On Wednesday I spent the morning in the A & E department, with its senior consultant. He took me around the area showing all the different features that needed to be present (e.g. windows for ventilation, hand wash, and enough windows and vents to allow for good circulation). I learnt the process of putting on a cast, as I have never seen the process, and he wanted to show it to me. I learnt that an exothermic reaction occurs when one puts the bandage in the water, after that it is simply layering the bandages over each other, and leaving it to set, to create a cast; sadly no one was having one than currently, so I unable to see the full process. The doctor explained to me the importance of history; 90% of diagnosing a patient’s illness is down to their history. For example, if a patient had come in with pains in the stomach, one would have little idea of what form of treatment should be used for them, but if we found out they had taken an excess of a certain tablet, we could help them efficiently and quickly. We saw a patient that was having migraines. Another patient was a homeless person who had come if because he believed he was having blackouts. It was quite hard to get the story out of him, as it was constantly changing; this did make the doctors quite doubtful seeing if had needed to come in. The doctor tested his reflexes and sensitivity in areas, as he realised that the patient had been drinking a lot of alcohol. He tracked his ability to watch a pen move left and right, touch a pen with his finger and nose, and then touch the bottom of his feet. After that, we saw a patient who was 107 years old; the second oldest person I have ever met (the oldest being 109). She had fallen over and had bruised her eye badly. She had tried to crawl outside as she couldn’t reach her phone, so she was quite hurt once she got to A & E. However, the doctors treated her well, and she was soon looking and feeling better.

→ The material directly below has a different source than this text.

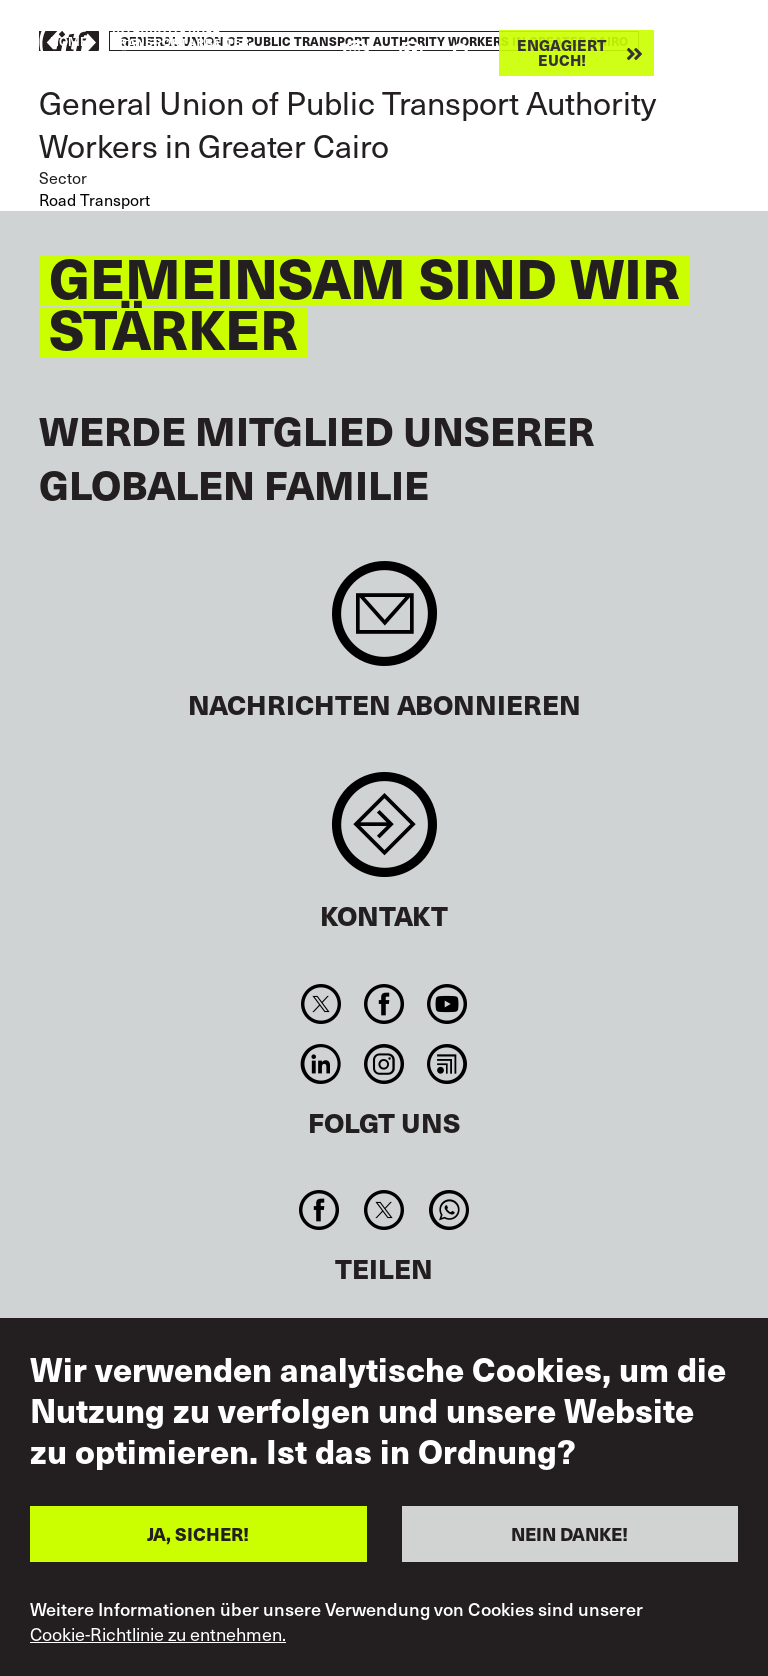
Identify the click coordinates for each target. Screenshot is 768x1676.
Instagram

In the evening, I sat in a clinic with two doctors, and two medical students from that university that were there for a few weeks. The clinic was for pregnant women suffering from diabetes; they made sure the diabetes wasn’t getting out of hand, and that the baby wouldn’t be affected by diabetes.
So, overall, a hectic day, especially in A&E, where I learnt even more how the hospital worked.
I had the chance to spend a morning with a nurse. She is a specialist nurse in diabetes. We went to see one man that had been recently diagnosed with diabetes; he was a chef at a restaurant. He had been diagnosed with type 1 diabetes. She had to explain to him what he had to do to ensure he would be alright throughout the day. She taught him how to inject insulin into his blood, and the different tubes he had to use for his long-term and short-term glucose injections. She also gave him leaflets on living with diabetes and asked him if he drives, as one is not properly insured if they drive and haven’t told their insurer they have diabetes. Although this process did take a long time, it did show me that there is a wealth of support through the NHS and there are lots of questions needed for little things, even if they may not seem important. For the second patient, the nurse had to increase the volume of long-term insulin the patient’s blood, and decrease the volume of long-term insulin; this was because she had symptoms of hypoglycemia. As we went around the wards, I realised how big the hospital was! I would have been easily lost without the nurse with me.
For lunch, a rep came in for a talk for the endocrinology department; he bought a rack of subway sandwiches, so I was very happy that day!
In the evening, I sat in a clinic concerning hormones. We were seeing people who were suffering from problems from hormones like testosterone. I have to say during this clinic I did learn quite a lot about hormones, and that my GCSE biology was only touching the surface of it!
On Friday morning, I spent another morning in A&E, with a doctor. He was showing me the way the listing of patients works, where the patient is put on a list when they arrive with their condition, and how urgent it is. They are then put on a timer, where there is 4 hours before the patient must be seen, having been given the correct treatment. The first patient I saw was one that had fractured their hand, with a ‘boxer’s fracture’, where one of the metacarpal bones was cracked. She already had a cast on, but was experiencing great pain; she prescribed some paracetamol and carried out an x-ray scan to make sure she was ok. Another person had fallen, she was a small child, and the parents were unsure if she had fractured anything; after some short tests he realised that she was fine, and just needed some calpol to ease the pain.
I finished off my week with another clinic in the cardiology department.
So overall, a hectic week, full of learning, and a lot of fun. It gave me a good insight into medicine and helped me to realise whether I had the right skills to become a doctor. I was glad to have been able to go to the different departments, and have the rare chance of doing this.